Ce n’est pas la seule ligne de défense des cantons en queue de file. Uri répond qu’elle n’envoie un dossier que «si la personne convient de manière réaliste à l’emploi demandé».
Bâle-Ville, le canton urbain avec le taux le plus faible, donne aussi l’explication d’un démarrage faible de ses activités. Un porte-parole de l’Office de l’économie et du travail bâlois estime aussi que l’étude n’a pas tenu compte des caractéristiques du canton, qui requiert beaucoup d’emplois hautement qualifiés et peu de professions manuelles.
Les excuses pleuvent d’un canton à l’autre. Les auteurs du rapport ont d’ailleurs pris en compte dans leur analyse des facteurs tels que la composition des branches et secteurs d’un canton.
Difficultés dans l’hôtellerie
Du côté des entreprises locales, le bénéfice de cette mise en œuvre paraît déterminant. Que gagnent-elles réellement à annoncer leurs postes vacants?
Christian Hasler dirige l’hôtel wellness «Alexander & Gerbi» dans le canton de Lucerne. Le taux de chômage dans le secteur de la restauration et de l’hôtellerie est supérieur à 5% et il est tenu de signaler tous les postes vacants. «Nous avons mis dix postes au concours et n’avons pas été en mesure d’en pourvoir un seul avec un candidat issu d’un ORP.»
C’est moins dû à l’office de placement qu’aux demandeurs d’emploi, estime-t-il. «Laissez-moi vous donner un exemple. Une fois, j’ai reçu six dossiers pour un poste vacant. J’ai contacté cinq personnes et quatre ne m’ont pas répondu. Nous cherchions quelqu’un pour servir le petit-déjeuner et les horaires de la dernière personne n’étaient pas compatibles avec la garde de ses enfants.»
«Ce n’est pas le personnel dont nous avons besoin»
Christian Hasler constate que le travail difficile et les horaires irréguliers du secteur de l’hôtellerie et de la restauration découragent de nombreux demandeurs d’emploi. Selon lui, les conseillers des ORP doivent la jouer carte sur tables avec les chômeurs sur ce point. «Dans sa forme actuelle, l’obligation d’annonce ne sert à rien et demande beaucoup d’efforts.»

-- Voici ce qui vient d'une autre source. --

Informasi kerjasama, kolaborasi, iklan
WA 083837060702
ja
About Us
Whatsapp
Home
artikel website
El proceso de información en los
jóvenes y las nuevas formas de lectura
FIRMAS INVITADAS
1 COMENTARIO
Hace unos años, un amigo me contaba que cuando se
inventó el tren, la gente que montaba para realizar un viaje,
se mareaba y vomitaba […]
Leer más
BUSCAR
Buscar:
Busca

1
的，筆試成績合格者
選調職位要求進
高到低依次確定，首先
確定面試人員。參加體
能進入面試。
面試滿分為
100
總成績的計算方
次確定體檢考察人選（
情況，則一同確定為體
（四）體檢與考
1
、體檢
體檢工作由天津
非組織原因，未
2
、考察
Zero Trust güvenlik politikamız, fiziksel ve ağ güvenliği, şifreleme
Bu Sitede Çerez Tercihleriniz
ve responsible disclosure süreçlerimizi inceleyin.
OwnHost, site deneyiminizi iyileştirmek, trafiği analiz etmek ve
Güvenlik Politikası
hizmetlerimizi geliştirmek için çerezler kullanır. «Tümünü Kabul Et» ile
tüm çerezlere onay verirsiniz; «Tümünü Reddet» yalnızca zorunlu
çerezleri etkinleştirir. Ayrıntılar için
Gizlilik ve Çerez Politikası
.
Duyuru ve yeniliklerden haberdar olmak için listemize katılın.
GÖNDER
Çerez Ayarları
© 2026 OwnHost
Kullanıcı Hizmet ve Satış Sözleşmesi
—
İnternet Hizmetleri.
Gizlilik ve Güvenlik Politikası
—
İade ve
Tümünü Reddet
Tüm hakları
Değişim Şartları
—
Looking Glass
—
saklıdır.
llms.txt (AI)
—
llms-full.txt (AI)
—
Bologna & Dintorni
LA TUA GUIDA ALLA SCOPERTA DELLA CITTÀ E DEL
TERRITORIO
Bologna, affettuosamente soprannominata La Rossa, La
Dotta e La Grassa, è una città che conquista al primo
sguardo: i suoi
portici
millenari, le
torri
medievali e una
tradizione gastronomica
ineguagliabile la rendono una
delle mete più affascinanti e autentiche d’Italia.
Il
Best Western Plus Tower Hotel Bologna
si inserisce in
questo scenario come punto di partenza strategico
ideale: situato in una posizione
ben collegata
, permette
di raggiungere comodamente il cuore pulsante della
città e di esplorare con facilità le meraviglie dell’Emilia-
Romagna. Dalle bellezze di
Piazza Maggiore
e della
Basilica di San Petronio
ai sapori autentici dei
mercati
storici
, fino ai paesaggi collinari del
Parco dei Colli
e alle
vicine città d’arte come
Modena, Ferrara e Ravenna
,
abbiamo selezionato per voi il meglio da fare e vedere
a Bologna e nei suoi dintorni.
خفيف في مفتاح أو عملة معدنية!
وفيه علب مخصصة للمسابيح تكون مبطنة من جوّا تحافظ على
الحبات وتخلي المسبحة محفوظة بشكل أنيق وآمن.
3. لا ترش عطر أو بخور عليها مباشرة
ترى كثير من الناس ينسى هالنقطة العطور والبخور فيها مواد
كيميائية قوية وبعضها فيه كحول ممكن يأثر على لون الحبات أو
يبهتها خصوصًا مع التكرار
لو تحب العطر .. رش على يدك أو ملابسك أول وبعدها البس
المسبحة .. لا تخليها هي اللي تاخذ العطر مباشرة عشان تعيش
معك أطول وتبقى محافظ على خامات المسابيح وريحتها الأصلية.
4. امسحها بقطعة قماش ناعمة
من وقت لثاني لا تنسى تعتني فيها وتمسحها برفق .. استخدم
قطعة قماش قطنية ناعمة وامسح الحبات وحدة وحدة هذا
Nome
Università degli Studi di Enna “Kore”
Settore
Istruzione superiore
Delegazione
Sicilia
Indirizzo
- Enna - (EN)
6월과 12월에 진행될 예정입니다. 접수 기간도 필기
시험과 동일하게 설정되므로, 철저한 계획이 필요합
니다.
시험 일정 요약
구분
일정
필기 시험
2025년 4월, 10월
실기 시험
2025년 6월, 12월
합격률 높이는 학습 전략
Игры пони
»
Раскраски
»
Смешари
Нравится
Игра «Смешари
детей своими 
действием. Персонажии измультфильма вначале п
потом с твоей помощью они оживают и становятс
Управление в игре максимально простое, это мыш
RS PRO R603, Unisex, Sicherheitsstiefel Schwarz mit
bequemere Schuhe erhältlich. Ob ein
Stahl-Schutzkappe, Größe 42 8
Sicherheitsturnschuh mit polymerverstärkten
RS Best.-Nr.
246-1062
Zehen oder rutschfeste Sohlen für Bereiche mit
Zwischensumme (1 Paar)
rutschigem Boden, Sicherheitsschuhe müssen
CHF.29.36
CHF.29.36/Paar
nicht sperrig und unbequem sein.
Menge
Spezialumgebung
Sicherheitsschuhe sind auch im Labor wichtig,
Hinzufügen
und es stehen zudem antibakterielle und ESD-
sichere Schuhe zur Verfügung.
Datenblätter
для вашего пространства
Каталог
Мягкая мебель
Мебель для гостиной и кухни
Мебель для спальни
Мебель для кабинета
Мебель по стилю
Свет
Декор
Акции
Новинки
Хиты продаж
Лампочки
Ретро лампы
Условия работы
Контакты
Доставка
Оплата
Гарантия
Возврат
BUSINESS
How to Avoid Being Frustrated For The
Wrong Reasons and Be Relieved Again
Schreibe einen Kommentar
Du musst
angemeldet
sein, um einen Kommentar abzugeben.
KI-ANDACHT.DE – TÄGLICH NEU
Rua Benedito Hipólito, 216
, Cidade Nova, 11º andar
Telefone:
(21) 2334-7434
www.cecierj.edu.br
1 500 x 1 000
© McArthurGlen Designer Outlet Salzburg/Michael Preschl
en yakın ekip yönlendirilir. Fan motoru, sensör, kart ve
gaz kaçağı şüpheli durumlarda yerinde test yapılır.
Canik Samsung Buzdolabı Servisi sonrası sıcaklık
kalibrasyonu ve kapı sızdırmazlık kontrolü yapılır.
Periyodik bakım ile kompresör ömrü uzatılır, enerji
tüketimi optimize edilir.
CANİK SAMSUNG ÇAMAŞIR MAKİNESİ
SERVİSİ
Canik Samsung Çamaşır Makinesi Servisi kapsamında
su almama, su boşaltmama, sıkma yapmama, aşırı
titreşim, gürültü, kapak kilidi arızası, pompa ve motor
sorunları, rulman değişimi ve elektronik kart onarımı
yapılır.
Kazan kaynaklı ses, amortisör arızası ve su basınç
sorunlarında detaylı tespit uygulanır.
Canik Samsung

À Zurich, dont l’office de placement est assez bien noté, l’expérience est mitigée. Selon Benjamin Styger de l’hôtel Uto Kulm, l’ORP zurichoise répond à toutes les offres mais n’arrive que très rarement à placer du personnel.
«Les personnes sérieusement intéressées se présentent de leur propre chef, assure-t-il. «Elles n’attendent pas que l’ORP envoie leur dossier. L’idée de donner la préférence aux chômeurs nationaux est bonne. Mais d’après notre expérience, l’ORP n’arrive pas à nous envoyer le personnel dont nous avons besoin.»
La coopération devrait s’améliorer
Même son de cloche du côté des entreprises, qui trouvent le retour sur investissement de l’initiative plutôt «modeste». Que ce serait-il donc passé si les demandes de l’UDC après l’acceptation de l’initiative sur l’immigration de masse, plus drastiques encore, avaient été acceptées?
Edgar Spieler, responsable du marché du travail à l’Office de l’économie et du travail du canton de Zurich, tire un bilan positif mais reste prudent. Selon lui, la transparence a pris en importance sur le marché du travail grâce à cette initiative. «Les demandeurs d’emploi dans les professions à fort taux de chômage ont plus facilement accès à des emplois adaptés», analyse-t-il aussi.
Il admet qu’il y a eu quelques problèmes de démarrage au cours des premières années, «des deux côtés». Mais il est convaincu que la coopération entre les ORP et les employeurs va continuer à s’améliorer.
Les prochains rapports montreront si c’est le cas, et si permettra de réduire concrètement le chômage et l’immigration, ses buts initiaux.